Daku: Before I bought this album I had a little familiarity with the experimental percussionist Z’EV though his Ghost Stories album, but Bryan Lewis Saunders, who is definitely the star of this album, was a complete unknown to me. Daku was released last year on Saunders’ own Stand-Up Tragedy label, I believe as a CD-R limited to 77 copies. It’s a spoken word album. The only other releases in this genre that I own are the collaboration between Spacetime Continuum and Terence McKenna and a couple of Ester Brinkmann CDs, but I’m beginning to believe that listening to speech can be just as rewarding as listening to conventional music. And I don’t think the rewards always come from understanding the words. Saunders talks about this concept of “daku”. I won’t claim to understand exactly what it is, and near the end everything gets a little confusing, but at least one interpretation of it is some sort of creature (as depicted on the cover, I think) that lives inside the artist and causes sudden and excruciating pain. I can imagine that some people might be somewhat irritated by Saunders’ voice, which is nasally and has a bit of Southern twang, but I don’t have a problem with it. Z’EV’s hand in the project is to create background music. Rather than banging on various objects as he usually does, this time he creates dark ambient soundscapes and bursts of noise purely from the original vocals, and it works surprisingly well. It’s a pleasant surprise of an album, full of honest emotion and truly passionate words.

StarEatingSun

 

 

 

It’s a collection of very extreme vocal recits from Bryan Lewis Saunders, with sonic accompaniment by Z’EV. Saunders recounts nightmarish tales of mental anguish and medical disasters, with titles like ‘The Absurdity of Pain’, some of them involving anal penetration and much personal bodily agony. Saunders’ work has been described as “visceral” and “confrontational”, and his very urgent near-hysterical voice on these pieces (he literally sounds like he is possessed by demons) will probably alarm most listeners, if not repel them entirely, while Z’EV’s eerie distorted electronic sounds also tend to induce paranoia, claustrophobia, and a general sense of unease.

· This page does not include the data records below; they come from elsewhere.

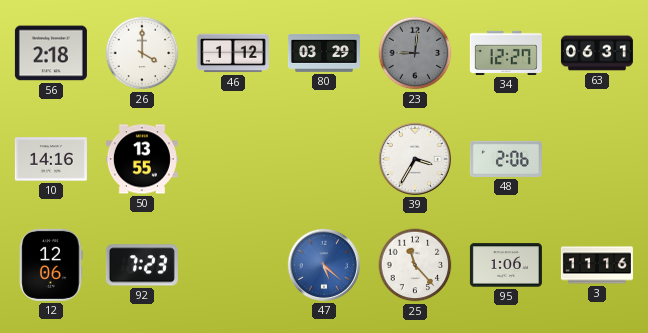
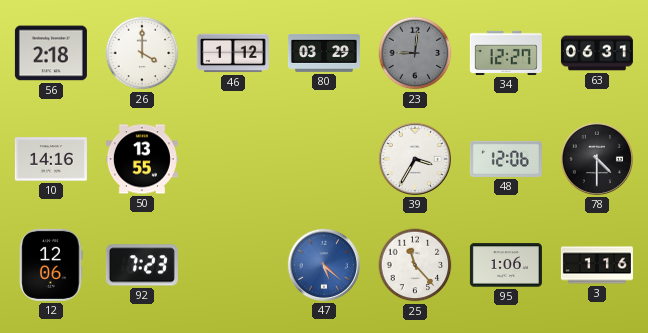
48: 2:06 -> 12:06
78: none -> 4:30
3: 11:16 -> 1:16
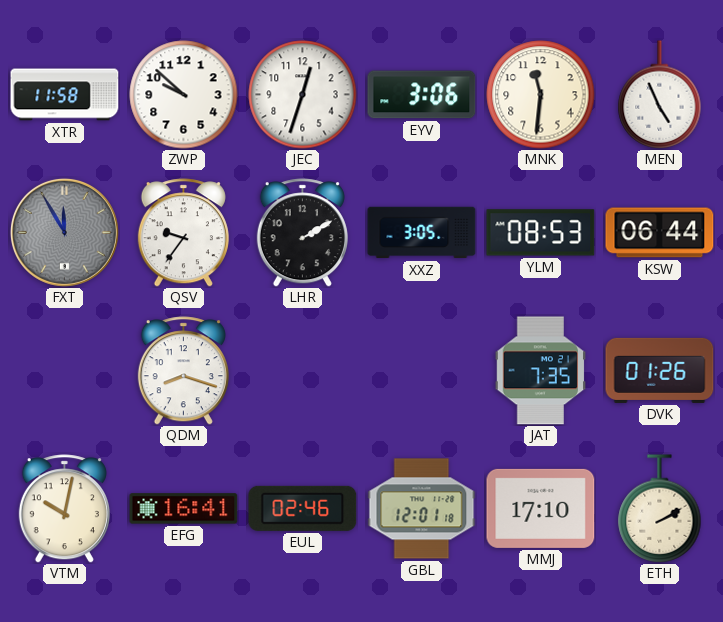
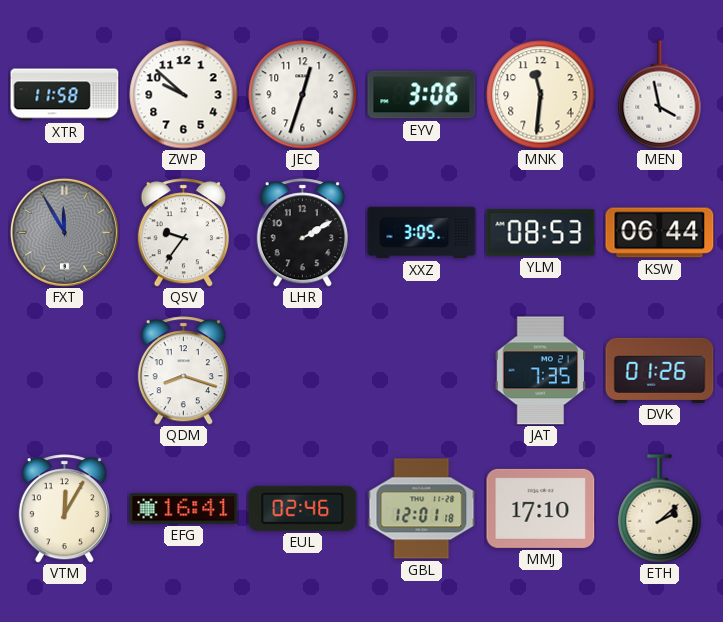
MEN: 4:56 -> 3:58
VTM: 10:02 -> 12:05
ETH: 2:10 -> 2:08
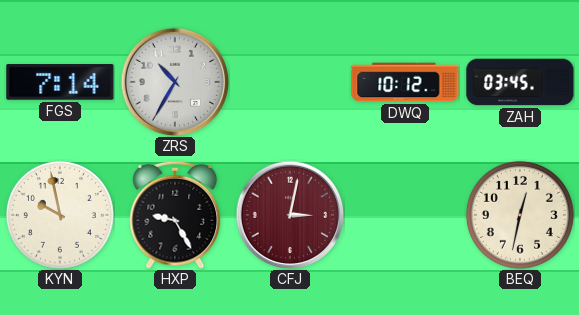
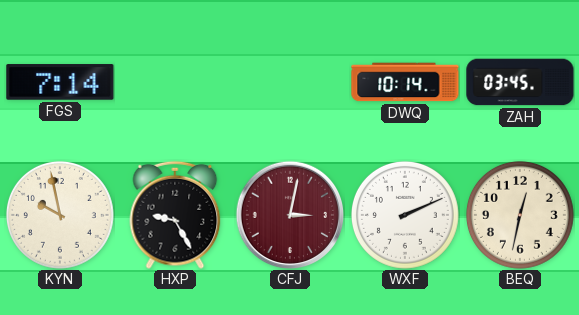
ZRS: 10:35 -> none
DWQ: 10:12 -> 10:14
WXF: none -> 2:11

This document of extreme performance art comes packaged in a handsome silk-screened wallet.  

Ed Pinsent - The Sound Projector

 

 

 

Legendary industrial percussionist and occult scholar Z'ev again moves further into the field of digitally processed drones and steely mechanical ambience with this new collaboration with Bryan Lewis Saunders. Saunders, a spoken word artist from Tennessee, delivers a bizarre spoken narrative that deals with the protagonist becoming afflicted by a strange malevolent organism that takes up residence inside of his GI tract, a kind of surrealistic Cronenberg-style body horror delivered via an aggressive Burroughsian spoken prose approach. This narrative is accompanied by an unnerving backdrop of dark ambience, metallic drones, and digitally processed vocal noise that Z'ev creates using manipulated recordings of Saunders own voice as the source material. The voice recordings are often subtly warped into bestial growls or demonic whispers, and whenever Saunders voice undergoes one of these sudden transformations, the effect can be chilling. Most of the processed sounds aren't even recognizeable as coming from a human voice, though, as Z'ev manages to reshape them into deep Lustmordian drones and bursts of modulated rumbles. This approach is similiar to the dark layered musique concrete and tape manipulations that Z'ev employed on his Forwaard and Outwaard albums on Korm Plastics, and the combination of sound sculpture and nightmarish text on Daku is an enthralling experience for fans of industrial/spoken word collaborations. Not that you see this sort of recording nowadays. This feels like something I would have ordered through Subterranean about twenty years ago, and it certainly fits right in with the pro-spoken word crowd over at Outfall Channel. These creepy sound experiments definitely create a riveting listening experience. Comes packaged inside of a gatefold mailer that is silkscreened in black, red and silver inks.